As of my love life? Not looking for anything at the moment. If it comes it comes, if it doesn't, it doesn't. I could care less. I have my friends and family by myside 100% and I greatly appreciate them. <3


I want to thank Reggie for coming into my life. I have learned that no matter how much you put me down, it only made me stronger. Doubting my goal as being a dancer, I will show you what I am capable of you just watch. We will see who is laughing next year. =) You have made me into a strong individual with a strong heart. My heart is still healing no lie, but I have never felt so good about myself until now. Looking at you still playing your games makes me laugh. I used to be falling for all the bullshit you've said to me, yet still in denial of the truth that surrounds it. I've learned to let go, not EASY at all! So hard, but I ask myself, "Do I want to be with a guy who doesn't support my dream? Plays me like a fool? Lies to my face? Who's an immature fuck?" Hell no. No way. Not happening. You act younger than me! So sad, I feel sorry for you sometimes. But thank goodness I've learned to move on. It doesn't bother me anymore. Time does heal all wounds. Patience really is the key.



This is going to be put in the past. This is no freakin' way going to be anywhere in my future. You are being put to rest my friend. Yeah I miss you, but not in the same way. I'll always love you though. I promised you that, and I will never break it.

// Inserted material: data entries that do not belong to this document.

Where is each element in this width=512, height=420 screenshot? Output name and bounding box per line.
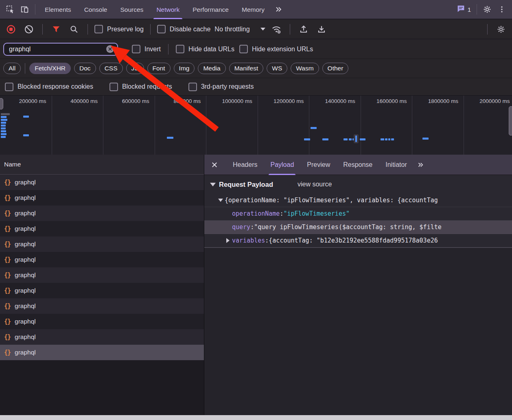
json-braces-icon: {} bbox=[4, 194, 11, 201]
request-row[interactable]: {}graphql bbox=[0, 190, 204, 206]
tab-sources[interactable]: Sources bbox=[114, 0, 150, 19]
chip-media[interactable]: Media bbox=[198, 63, 225, 74]
chip-js[interactable]: JS bbox=[126, 63, 144, 74]
request-row[interactable]: {}graphql bbox=[0, 283, 204, 298]
issues-button[interactable]: 1 bbox=[457, 4, 471, 14]
blocked-requests-checkbox[interactable]: Blocked requests bbox=[109, 83, 172, 91]
more-detail-tabs-icon[interactable] bbox=[414, 158, 427, 172]
name-column-header[interactable]: Name bbox=[0, 155, 204, 175]
timeline-right-handle[interactable] bbox=[509, 106, 512, 136]
timeline-tick-label: 400000 ms bbox=[52, 98, 103, 105]
hide-data-urls-label: Hide data URLs bbox=[188, 46, 234, 53]
tab-payload[interactable]: Payload bbox=[265, 155, 300, 175]
filter-text-field[interactable] bbox=[8, 45, 106, 53]
chevron-down-icon bbox=[260, 28, 265, 31]
payload-segment-plain: : bbox=[280, 207, 283, 220]
divider bbox=[150, 24, 151, 35]
expander-triangle-icon[interactable] bbox=[217, 199, 225, 202]
payload-line[interactable]: variables: {accountTag: "b12e3b2192ee558… bbox=[204, 234, 512, 247]
request-row[interactable]: {}graphql bbox=[0, 206, 204, 221]
request-row[interactable]: {}graphql bbox=[0, 236, 204, 252]
disable-cache-label: Disable cache bbox=[170, 26, 211, 33]
tab-network[interactable]: Network bbox=[150, 0, 186, 19]
third-party-requests-checkbox[interactable]: 3rd-party requests bbox=[188, 83, 254, 91]
filter-input[interactable] bbox=[3, 43, 118, 56]
request-row[interactable]: {}graphql bbox=[0, 221, 204, 236]
tab-headers[interactable]: Headers bbox=[227, 155, 263, 175]
clear-network-log-icon[interactable] bbox=[22, 22, 36, 36]
network-conditions-icon[interactable] bbox=[269, 22, 283, 36]
waterfall-bar bbox=[1, 119, 7, 121]
request-row[interactable]: {}graphql bbox=[0, 314, 204, 329]
request-name: graphql bbox=[15, 287, 36, 294]
kebab-menu-icon[interactable] bbox=[495, 2, 509, 16]
throttling-dropdown[interactable]: No throttling bbox=[214, 26, 265, 33]
checkbox bbox=[176, 45, 184, 53]
disable-cache-checkbox[interactable]: Disable cache bbox=[157, 25, 211, 33]
json-braces-icon: {} bbox=[4, 225, 11, 232]
panel-settings-gear-icon[interactable] bbox=[494, 22, 508, 36]
request-row[interactable]: {}graphql bbox=[0, 329, 204, 345]
payload-segment-plain: {accountTag: "b12e3b2192ee5588fdad995178… bbox=[269, 234, 438, 247]
blocked-response-cookies-checkbox[interactable]: Blocked response cookies bbox=[5, 83, 93, 91]
tab-preview[interactable]: Preview bbox=[301, 155, 336, 175]
export-har-icon[interactable] bbox=[315, 22, 328, 36]
expander-triangle-icon[interactable] bbox=[224, 238, 232, 243]
chip-wasm[interactable]: Wasm bbox=[291, 63, 319, 74]
checkbox bbox=[94, 25, 103, 33]
import-har-icon[interactable] bbox=[297, 22, 311, 36]
tab-performance[interactable]: Performance bbox=[186, 0, 235, 19]
waterfall-bar bbox=[23, 116, 29, 118]
checkbox bbox=[5, 83, 13, 91]
chip-other[interactable]: Other bbox=[322, 63, 349, 74]
preserve-log-checkbox[interactable]: Preserve log bbox=[94, 25, 144, 33]
hide-extension-urls-label: Hide extension URLs bbox=[252, 46, 313, 53]
request-row[interactable]: {}graphql bbox=[0, 267, 204, 283]
tab-initiator[interactable]: Initiator bbox=[380, 155, 412, 175]
payload-line[interactable]: {operationName: "ipFlowTimeseries", vari… bbox=[204, 194, 512, 207]
request-row[interactable]: {}graphql bbox=[0, 252, 204, 267]
requests-list-panel: Name {}graphql{}graphql{}graphql{}graphq… bbox=[0, 155, 204, 415]
chip-ws[interactable]: WS bbox=[267, 63, 287, 74]
request-row[interactable]: {}graphql bbox=[0, 298, 204, 314]
collapse-triangle-icon[interactable] bbox=[210, 183, 216, 186]
blocked-response-cookies-label: Blocked response cookies bbox=[18, 83, 93, 90]
payload-line[interactable]: query: "query ipFlowTimeseries($accountT… bbox=[204, 221, 512, 234]
chip-doc[interactable]: Doc bbox=[74, 63, 96, 74]
hide-data-urls-checkbox[interactable]: Hide data URLs bbox=[176, 45, 234, 53]
more-tabs-icon[interactable] bbox=[271, 2, 285, 16]
chip-manifest[interactable]: Manifest bbox=[229, 63, 264, 74]
tab-memory[interactable]: Memory bbox=[236, 0, 271, 19]
selected-request-marker-bar bbox=[355, 136, 357, 142]
network-overview-timeline[interactable]: 200000 ms400000 ms600000 ms800000 ms1000… bbox=[0, 96, 512, 155]
request-row[interactable]: {}graphql bbox=[0, 175, 204, 190]
filter-funnel-icon[interactable] bbox=[49, 22, 63, 36]
chip-font[interactable]: Font bbox=[147, 63, 171, 74]
waterfall-bar bbox=[391, 138, 394, 140]
tab-elements[interactable]: Elements bbox=[39, 0, 77, 19]
request-row[interactable]: {}graphql bbox=[0, 345, 204, 360]
tab-console[interactable]: Console bbox=[78, 0, 114, 19]
request-detail-panel: Headers Payload Preview Response Initiat… bbox=[204, 155, 512, 415]
checkbox bbox=[157, 25, 166, 33]
view-source-link[interactable]: view source bbox=[298, 181, 332, 188]
payload-segment-key: operationName bbox=[232, 207, 280, 220]
tab-response[interactable]: Response bbox=[337, 155, 378, 175]
chip-all[interactable]: All bbox=[3, 63, 21, 74]
inspect-element-icon[interactable] bbox=[3, 2, 17, 16]
chip-css[interactable]: CSS bbox=[99, 63, 123, 74]
clear-filter-icon[interactable] bbox=[106, 45, 114, 53]
hide-extension-urls-checkbox[interactable]: Hide extension URLs bbox=[239, 45, 313, 53]
settings-gear-icon[interactable] bbox=[480, 2, 494, 16]
record-network-log-icon[interactable] bbox=[4, 22, 18, 36]
device-toolbar-icon[interactable] bbox=[18, 2, 32, 16]
chip-fetch-xhr[interactable]: Fetch/XHR bbox=[29, 63, 71, 74]
name-header-label: Name bbox=[4, 161, 21, 168]
request-payload-section-header[interactable]: Request Payload view source bbox=[204, 175, 512, 194]
invert-checkbox[interactable]: Invert bbox=[132, 45, 161, 53]
close-detail-icon[interactable] bbox=[208, 158, 221, 172]
chip-img[interactable]: Img bbox=[174, 63, 195, 74]
payload-line[interactable]: operationName: "ipFlowTimeseries" bbox=[204, 207, 512, 221]
json-braces-icon: {} bbox=[4, 271, 11, 279]
search-icon[interactable] bbox=[67, 22, 81, 36]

I got the call today,I didn't wanna hear
But I knew that it would come
An old true friend of ours was talking on the phone
She said "You've found someone"

And I thought of all the bad luck
And all the struggles we went through
How I lost me, and you lost you
What are all these voices, outside loves' open door
Make us throw off our contentment & beg for something more

I've been learning to live without you now
But I miss you sometimes
The more I know, the less I understand
All the things I thought I knew, I'm learning them again

I've been trying to get down, to the heart of the matter
But my will gets weak and my thoughts seem to scatter
But I think it's about forgiveness, forgiveness
Even if, even if, you don't love me anymore..

1 comment:

  1. Believe it or not, this was the first post with Reggie in it that did not make me feel hostile or angry at all! Honestly, I'm glad that you're starting to move on, and to better & bigger things, my dear. And not just to say this because I "want him", which lately I find myself in denial of the truth... no actually, he's in denial and i'm trying to force him to see... and hopefully make himself change his ways, again. Honestly I do not know what to believe anymore. But he's like the boy who cried wolf, and right now, I'm not such a firm believer in his words. But anyways, like I've said before, you need someone who's going to support you in all the things you do. They don't have to necessarily agree with you 100%, but if it's something that makes you happy, then he should encourage your happiness and be there for you! There's a lot of people out there that haven't made it as far as you when it comes to dancing. Hell no for sure I haven't, and there I find myself a tad bit jealous because you've found your passion. It takes time and commitment, but girl you've had 15 years of that, and I must say I am proud of you & your accomplishments. Dang, wrote you a 4-page letter here! (= You special duckling! <-- eww wtf?!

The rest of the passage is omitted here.